Intercalation of DNA Nucleobases inside Bilayer Graphene and Bilayer MoS₂: A Comparative DFT Study

Abstract

The detection and discrimination of DNA bases (adenine, guanine, cytosine, and thymine) are foundational to genomics, diagnostics, and biotechnology. Two-dimensional (2D) layered materials, particularly bilayer graphene (BLG) and bilayer molybdenum disulfide (BLMoS 2 ), offer unique advantages for label-free DNA sensing due to their high surface sensitivity, tunable electronic properties, and ability to interact with biomolecules via non-covalent forces. In this study, we present a systematic density functional theory (DFT) investigation of the interaction between DNA bases and BLG/ BLMoS 2 , leveraging intercalation energy calculations, electronic band structure analysis, and topological bonding characterization. Results reveal that BLMoS 2 exhibits stronger intercalation energies with DNA bases (-1.00 to -1.02 eV) compared to BLG (-0.82 to -1.10 eV), driven by sulfur-mediated interactions alongside π-π stacking.
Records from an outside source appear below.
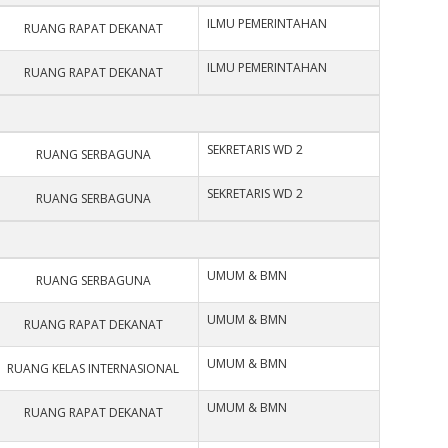
ILMU PEMERINTAHAN
RUANG RAPAT DEKANAT
ILMU PEMERINTAHAN
RUANG RAPAT DEKANAT
SEKRETARIS WD 2
RUANG SERBAGUNA
SEKRETARIS WD 2
RUANG SERBAGUNA
UMUM & BMN
RUANG SERBAGUNA
UMUM & BMN
RUANG RAPAT DEKANAT
UMUM & BMN
RUANG KELAS INTERNASIONAL
UMUM & BMN
RUANG RAPAT DEKANAT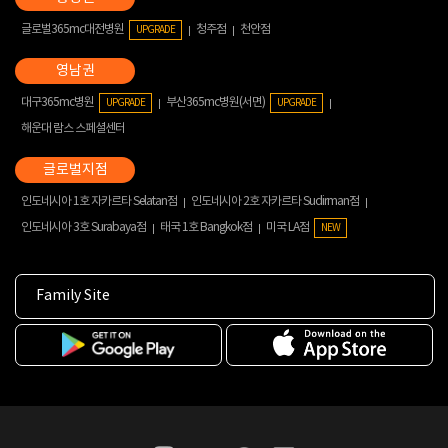
글로벌365mc대전병원
청주점
천안점
UPGRADE
대구365mc병원
부산365mc병원(서면)
UPGRADE
UPGRADE
해운대 람스 스페셜센터
인도네시아 1호 자카르타 Selatan점
인도네시아 2호 자카르타 Sudirman점
인도네시아 3호 Surabaya점
태국 1호 Bangkok점
미국 LA점
NEW
Family Site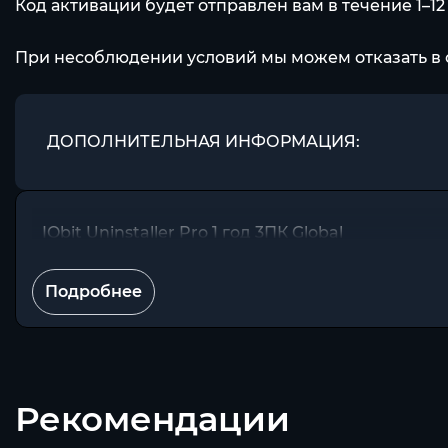
Код активации будет отправлен вам в течение 1–1
При несоблюдении условий мы можем отказать в 
ДОПОЛНИТЕЛЬНАЯ ИНФОРМАЦИЯ:
IObit Uninstaller Pro 1 год 3ПК Global
Подробнее
Рекомендации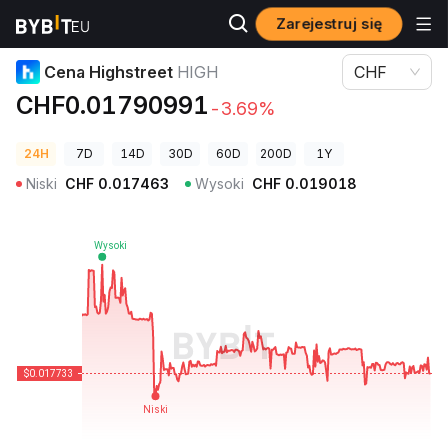
Zarejestruj się
Ceny kryptowalut
Cena Highstreet HIGH
Cena Highstreet
HIGH
CHF
CHF0.01790991
-3.69%
24H
7D
14D
30D
60D
200D
1Y
Niski
CHF
0.017463
Wysoki
CHF
0.019018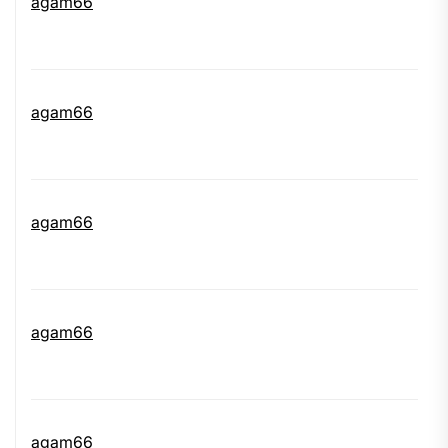
agam66
agam66
agam66
agam66
agam66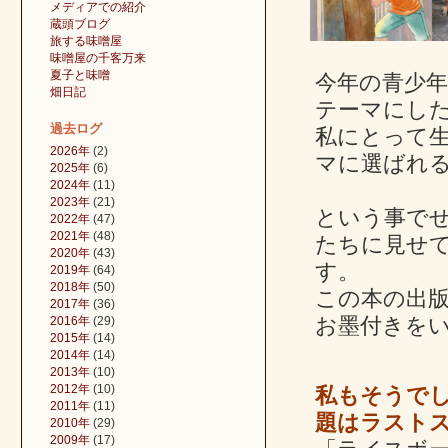
メディアでの紹介
蔵頭ブログ
旅する味噌屋
味噌屋の千客万来
夏子と味噌
今年の青少
畑日記
テーマにし
過去ログ
私にとって
2026年
(2)
マに選ばれ
2025年
(6)
2024年
(11)
2023年
(21)
という事で
2022年
(47)
2021年
(48)
たちに見せ
2020年
(43)
す。
2019年
(64)
2018年
(50)
この本の出
2017年
(36)
お墨付きをい
2016年
(29)
2015年
(14)
2014年
(14)
2013年
(10)
2012年
(10)
私もそうで
2011年
(11)
題はラスト
2010年
(29)
2009年
(17)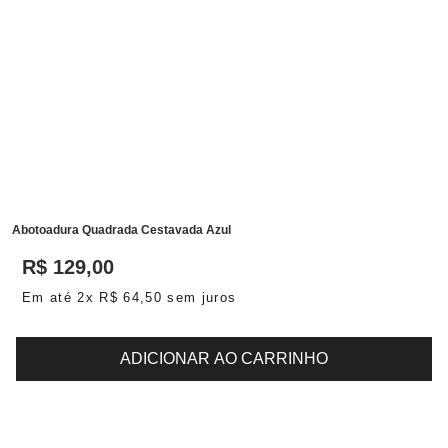
Abotoadura Quadrada Cestavada Azul
R$
129
,
00
Em até
2
x
R$
64
,
50
sem juros
ADICIONAR AO CARRINHO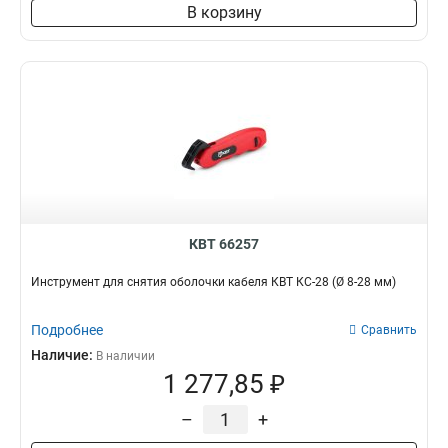
В корзину
КВТ 66257
Инструмент для снятия оболочки кабеля КВТ КС-28 (Ø 8-28 мм)
Подробнее
Сравнить
Наличие:
В наличии
1 277,85 ₽
–
+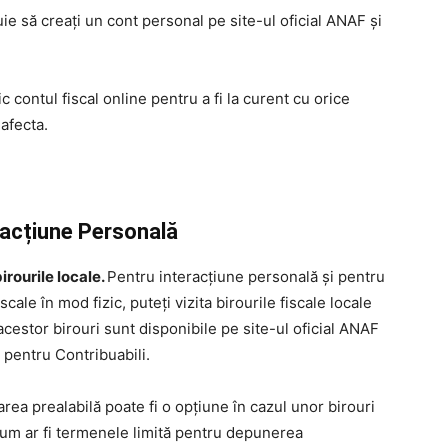
ie să creați un cont personal pe site-ul oficial ANAF și
c contul fiscal online pentru a fi la curent cu orice
 afecta.
eracțiune Personală
rourile locale.
Pentru interacțiune personală și pentru
ale în mod fizic, puteți vizita birourile fiscale locale
estor birouri sunt disponibile pe site-ul oficial ANAF
r pentru Contribuabili.
ea prealabilă poate fi o opțiune în cazul unor birouri
 cum ar fi termenele limită pentru depunerea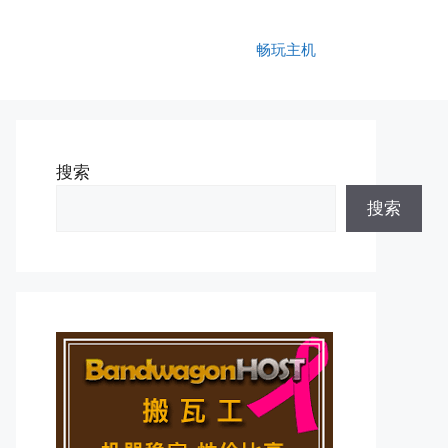
畅玩主机
搜索
搜索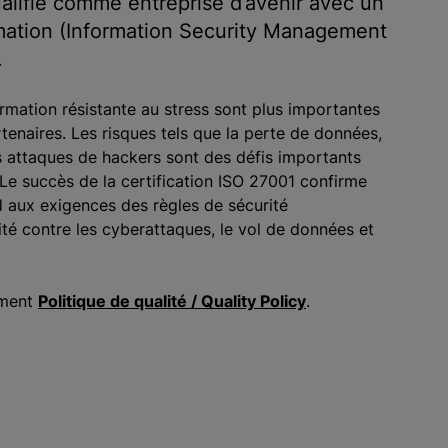
lifié comme entreprise d’avenir avec un
rmation (Information Security Management
.
ormation résistante au stress sont plus importantes
rtenaires. Les risques tels que la perte de données,
les attaques de hackers sont des défis importants
. Le succès de la certification ISO 27001 confirme
d aux exigences des règles de sécurité
rité contre les cyberattaques, le vol de données et
ument
Politique de qualité / Quality Policy
.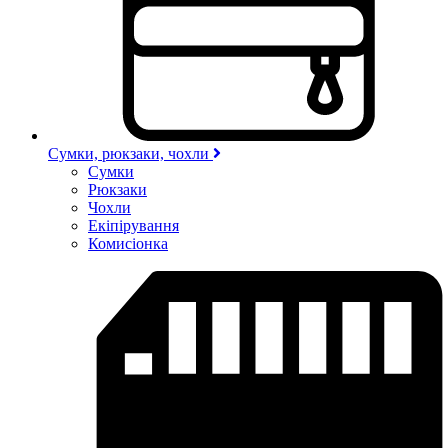
Сумки, рюкзаки, чохли
Сумки
Рюкзаки
Чохли
Екіпірування
Комисіонка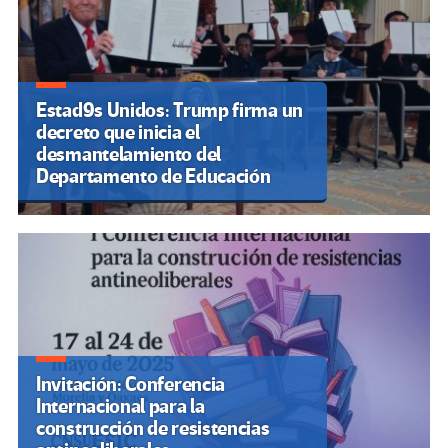
Estad9s Unidos: Trump firma un
decreto que inicia el
desmantelamiento del
Departamento de Educación
Invitación: Conferencia
Internacional para la
construcción de resistencias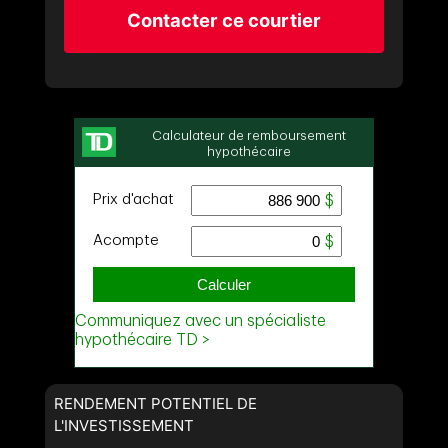
Contacter ce courtier
RENDEMENT POTENTIEL DE
L'INVESTISSEMENT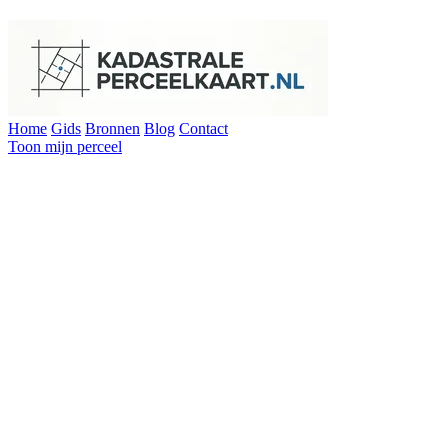
Home
Gids
Bronnen
Blog
Contact
Toon mijn perceel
Electronic band structure analysis shows significant band gap modulation in BLMoS₂ upon base intercalation, with shifts up to 0.5 eV, whereas BLG displays more subtle changes due to its semi-metallic nature.Topological analysis confirms non-covalent bonding in both systems, with BLMoS 2 showing higher electron density at bond critical points, indicating stronger intermolecular coupling. These findings highlight BLMoS₂ as a superior candidate for high-sensitivity DNA base detection, with implications for next-generation biosensors and DNA sequencing technologies.